Alfa hendak keluar kamar ingin ke dapur untuk mengambil air minum dan melihat istrinya tengah sibuk mengolah beberapa bahan makanan. Seulas senyum tipis terukir di wajahnya. Ia melihat Nada begitu luwes dalam urusan dapur, sangat jauh berbeda dengan Nadia yang cuma tahu belanja dan bersolek sampai begitu enggan berkutat dengan bumbu dapur.

Alfa menggelengkan kepalanya sesaat setelah ia membandingkan sosok kakak beradik itu dalam pikirannya. Meskipun hatinya masih mencintai Nadia, ia tak boleh membandingkan mereka. Mereka punya kelebihan masing-masing. Dalam pandangan Alfa, Nada adalah gadis ambivert. Ia mampu menempatkan dirinya sesuai situasi lingkungan maupun lawan bicaranya. Tiba-tiba Alfa merasa tak enak hati karena telah membentak Nada, padahal Nada adalah istrinya.

"Kamu masak?" tanya Alfa tiba-tiba.

Nada memutar bola matanya.

"Aku lagi salto! Udah tahu aku lagi pegang spatula buat ngaduk capcay ini!" gerutu Nada.

Alfa terkekeh geli karena Nada yang tiba-tiba ketus padanya.

"Perempuan lagi halangan benar-benar kayak singa, ya. Aaaww... Galak!"

Dengan geram, Nada melempar sebuah wortel ke arah kepala Alfa.

"Aduh! Kok kamu lempar aku, sih!"

 "Kalo kamu gak bantuin aku mending diam aja!"

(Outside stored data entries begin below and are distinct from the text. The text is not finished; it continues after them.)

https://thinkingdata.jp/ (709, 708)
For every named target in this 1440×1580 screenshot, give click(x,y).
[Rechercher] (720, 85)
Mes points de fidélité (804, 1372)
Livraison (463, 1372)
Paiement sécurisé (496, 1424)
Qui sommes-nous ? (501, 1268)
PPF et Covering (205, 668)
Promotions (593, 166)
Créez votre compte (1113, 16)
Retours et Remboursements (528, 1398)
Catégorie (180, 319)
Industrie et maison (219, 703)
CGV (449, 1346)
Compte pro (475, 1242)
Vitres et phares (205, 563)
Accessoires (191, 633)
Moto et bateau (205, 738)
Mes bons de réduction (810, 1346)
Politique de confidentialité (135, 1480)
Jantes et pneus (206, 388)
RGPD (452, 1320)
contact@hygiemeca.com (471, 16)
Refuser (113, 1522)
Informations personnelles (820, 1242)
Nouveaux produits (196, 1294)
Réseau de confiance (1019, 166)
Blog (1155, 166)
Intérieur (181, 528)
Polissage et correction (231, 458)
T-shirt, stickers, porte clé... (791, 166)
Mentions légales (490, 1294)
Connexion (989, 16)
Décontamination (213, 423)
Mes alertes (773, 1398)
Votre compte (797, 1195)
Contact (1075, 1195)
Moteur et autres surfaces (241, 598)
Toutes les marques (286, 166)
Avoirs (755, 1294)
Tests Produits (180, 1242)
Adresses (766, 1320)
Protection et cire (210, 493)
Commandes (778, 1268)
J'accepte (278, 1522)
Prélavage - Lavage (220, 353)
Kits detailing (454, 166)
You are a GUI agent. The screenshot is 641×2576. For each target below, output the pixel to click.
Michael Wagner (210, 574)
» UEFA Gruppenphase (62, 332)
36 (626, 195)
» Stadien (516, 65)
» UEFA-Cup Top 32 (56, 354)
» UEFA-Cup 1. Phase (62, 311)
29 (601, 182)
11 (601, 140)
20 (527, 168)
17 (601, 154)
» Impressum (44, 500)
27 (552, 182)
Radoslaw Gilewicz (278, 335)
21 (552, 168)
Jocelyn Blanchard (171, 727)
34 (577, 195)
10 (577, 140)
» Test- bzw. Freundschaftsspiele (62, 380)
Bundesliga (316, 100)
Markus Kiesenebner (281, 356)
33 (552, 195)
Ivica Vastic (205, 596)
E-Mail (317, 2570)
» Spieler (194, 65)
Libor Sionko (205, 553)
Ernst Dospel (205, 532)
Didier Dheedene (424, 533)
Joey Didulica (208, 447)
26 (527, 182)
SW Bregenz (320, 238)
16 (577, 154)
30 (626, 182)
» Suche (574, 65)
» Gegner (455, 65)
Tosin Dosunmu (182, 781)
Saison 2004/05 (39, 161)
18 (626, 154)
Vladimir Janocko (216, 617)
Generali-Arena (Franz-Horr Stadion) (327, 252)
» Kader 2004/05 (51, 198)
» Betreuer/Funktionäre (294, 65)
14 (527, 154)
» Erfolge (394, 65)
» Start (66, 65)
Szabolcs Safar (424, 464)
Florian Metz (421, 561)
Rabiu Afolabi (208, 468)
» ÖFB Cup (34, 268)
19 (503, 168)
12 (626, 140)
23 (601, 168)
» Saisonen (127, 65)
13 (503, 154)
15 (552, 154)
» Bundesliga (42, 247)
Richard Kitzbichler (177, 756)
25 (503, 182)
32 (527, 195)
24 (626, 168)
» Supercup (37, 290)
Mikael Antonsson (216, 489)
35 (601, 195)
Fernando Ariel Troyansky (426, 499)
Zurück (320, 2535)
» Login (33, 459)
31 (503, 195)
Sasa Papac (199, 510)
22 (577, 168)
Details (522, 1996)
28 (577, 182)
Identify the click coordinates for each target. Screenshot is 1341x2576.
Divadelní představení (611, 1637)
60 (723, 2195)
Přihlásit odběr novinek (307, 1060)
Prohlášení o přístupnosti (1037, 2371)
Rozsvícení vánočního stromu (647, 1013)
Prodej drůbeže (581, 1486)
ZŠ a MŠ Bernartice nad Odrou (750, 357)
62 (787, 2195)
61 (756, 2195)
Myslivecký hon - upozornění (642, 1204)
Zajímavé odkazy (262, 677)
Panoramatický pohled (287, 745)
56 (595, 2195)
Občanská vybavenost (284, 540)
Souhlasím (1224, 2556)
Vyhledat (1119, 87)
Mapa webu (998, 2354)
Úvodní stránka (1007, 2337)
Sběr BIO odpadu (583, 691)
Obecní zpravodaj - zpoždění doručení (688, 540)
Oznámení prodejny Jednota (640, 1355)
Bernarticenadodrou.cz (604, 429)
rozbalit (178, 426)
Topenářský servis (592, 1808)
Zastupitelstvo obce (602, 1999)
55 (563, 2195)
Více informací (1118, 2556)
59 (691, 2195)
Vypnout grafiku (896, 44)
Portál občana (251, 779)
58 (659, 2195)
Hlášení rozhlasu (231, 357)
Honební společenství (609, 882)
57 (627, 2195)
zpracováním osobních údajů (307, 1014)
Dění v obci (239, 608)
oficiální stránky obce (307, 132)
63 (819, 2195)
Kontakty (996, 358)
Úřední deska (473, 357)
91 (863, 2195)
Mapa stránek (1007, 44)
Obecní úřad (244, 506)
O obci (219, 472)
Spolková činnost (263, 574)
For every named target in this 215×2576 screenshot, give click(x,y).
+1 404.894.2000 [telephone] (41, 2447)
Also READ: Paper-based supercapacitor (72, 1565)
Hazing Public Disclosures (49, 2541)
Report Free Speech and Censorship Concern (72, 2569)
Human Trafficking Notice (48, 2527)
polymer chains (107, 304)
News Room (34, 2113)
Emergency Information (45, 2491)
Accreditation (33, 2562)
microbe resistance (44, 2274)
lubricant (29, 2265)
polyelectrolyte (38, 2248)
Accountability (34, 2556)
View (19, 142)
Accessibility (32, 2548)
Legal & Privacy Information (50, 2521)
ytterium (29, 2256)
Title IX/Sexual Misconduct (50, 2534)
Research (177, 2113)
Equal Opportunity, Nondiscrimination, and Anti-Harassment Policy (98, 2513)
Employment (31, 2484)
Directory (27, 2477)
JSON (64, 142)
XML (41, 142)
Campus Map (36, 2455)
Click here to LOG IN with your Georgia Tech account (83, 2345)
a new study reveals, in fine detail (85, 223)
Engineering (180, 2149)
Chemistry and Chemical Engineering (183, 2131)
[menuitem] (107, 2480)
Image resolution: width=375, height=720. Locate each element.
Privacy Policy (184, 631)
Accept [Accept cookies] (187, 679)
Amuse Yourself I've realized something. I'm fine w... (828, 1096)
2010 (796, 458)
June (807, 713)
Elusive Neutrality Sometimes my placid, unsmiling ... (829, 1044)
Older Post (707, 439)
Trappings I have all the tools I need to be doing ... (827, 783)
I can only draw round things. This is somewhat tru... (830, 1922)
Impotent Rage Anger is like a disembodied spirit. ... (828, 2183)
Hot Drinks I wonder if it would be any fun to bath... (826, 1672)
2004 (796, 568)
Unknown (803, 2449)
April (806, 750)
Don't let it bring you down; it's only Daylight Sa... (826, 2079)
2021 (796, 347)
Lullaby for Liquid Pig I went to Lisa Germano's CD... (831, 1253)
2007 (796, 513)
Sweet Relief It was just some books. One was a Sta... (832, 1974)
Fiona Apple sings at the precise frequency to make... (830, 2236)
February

Alfa pun duduk di salah satu kursi yang ada di depan meja bar. Matanya masih tertuju pada sang istri yang begitu luwes menggerakkan spatula pada kompor dua mata yang apinya menyala semua. Diam-diam ia tersenyum. Alangkah beruntungnya pria yang menjadi suami Nada! Tapi, kan sekarang dirinya yang jadi suami Nada. Andai cinta itu sudah muncul, Alfa akan merasakan hal itu. Sayangnya, ia tak merasakan hatinya berbunga-bunga ketika bersama Nada.

Oh, ayolah, Alfa! Mau sampai kapan kau mencintai wanita yang sudah meninggalkanmu begitu saja?

Saat ini, ia hanya bisa memperlakukan Nada sebagai seorang adik. Saat Nada meminta pisah kamar pun ia mengiyakan karena ia sendiri belum siap untuk menyentuh istrinya meski ia butuh itu. Ia juga tak ingin Nada merasa terpaksa melayani hasratnya. Anggaplah saat ini, mereka belajar untuk saling mengenal secara perlahan.